自周承退位后,年仅八岁的小太子被桑忻扶上帝位。天启九年,周幼帝退位,周玄帝登基。
天启十年七月,周玄帝退位,帝位空悬。桑相暂掌朝堂大权。
两年内,皇帝两立两废,朝臣们战战兢兢,惶恐不安,可大周百姓的生活却越过越好,越来越富足。
“要我说,还不如桑相直接做皇帝呢。”
“要不是有桑相,咱们的日子哪里能过得这么好呢!”
“不仅百姓们的生活越来越好,北蛮还被打得七零八落,再也没能力再作乱了。现在啊,我们北边也没有凶狠的邻居啦!”
“就是就是!桑相是神仙啊!神仙当我们的皇帝,我们以后的日子肯定会越来越好的!”
“俺同意了!桑相就是我们的皇帝!”
“我们都同意!”
“你们胡说什么,市井之言,桑相要是直接当皇帝,那不就是乱臣贼子了?别给桑相抹黑啊!”

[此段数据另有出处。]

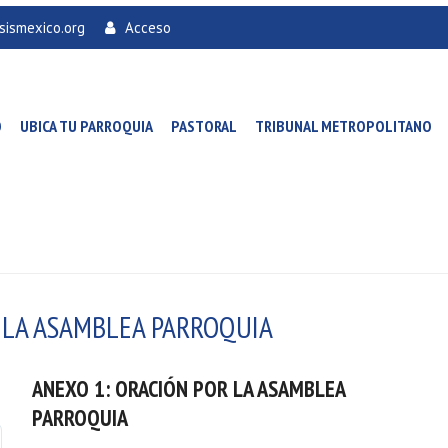
sismexico.org
Acceso
O
UBICA TU PARROQUIA
PASTORAL
TRIBUNAL METROPOLITANO
 LA ASAMBLEA PARROQUIA
ANEXO 1: ORACIÓN POR LA ASAMBLEA
PARROQUIA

“什么乱臣贼子?我们就想他当我们的皇帝!谁也不准骂他是乱臣贼子!”
“谁骂他我跟谁急!”
朝堂之下,众臣议论纷纷。
“要不我们请奏桑相登基吧。三次请奏,再黄袍加身,还怕他不肯?”
“也不是没人请过,结果呢?那个人被弹劾大逆不道,被贬斥了。”
“上上个这么请奏的直接被安以乱臣贼子之名,流放了。”
“唉,桑相到底怎么想的……”
“算了,桑相的心思岂是我们能够揣度的,我们还是老老实实,本本分分做好自己的事吧。”
垂安殿,太上皇所居之所。
周承靠着墙,神情空洞地望着殿顶。他的双手双脚都被从腕处断开,因而锁着他的铁链只能从手肘骨和膝盖骨穿过。
他的形容狼狈,发丝凌乱,衣衫脏臭,像极了一个肮脏邋遢的乞丐。
“吱呀”一声,殿门被推开了,泻进了一地哀落的残阳,一道修长的身影浸着冰冷的光走了进来。
桑忻坐到了周承的对面,像是老友问候般:“过得好吗。”
周承的舌头已经被拔了,所以他没法说话,只能双眼猩红地瞪着他,目眦欲裂,锁链当当当地响起来,是他挣扎愤怒的动静。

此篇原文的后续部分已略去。